# Input material
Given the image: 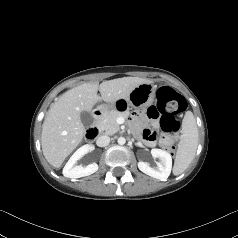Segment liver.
Wrapping results in <instances>:
<instances>
[{
  "label": "liver",
  "instance_id": "6515ba94",
  "mask_svg": "<svg viewBox=\"0 0 238 238\" xmlns=\"http://www.w3.org/2000/svg\"><path fill=\"white\" fill-rule=\"evenodd\" d=\"M152 83L139 77H123L103 81L100 85L84 83L62 94L51 104L42 125L41 146L47 162L59 168L65 158L82 142L85 127L81 112H90L98 101L114 103L129 98L137 86ZM100 91L101 97L97 95Z\"/></svg>",
  "mask_w": 238,
  "mask_h": 238
}]
</instances>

# Aim of the task
Nothing but a number belongs in the answer: the tally of lines in the data holding "instances".

# Final answer
3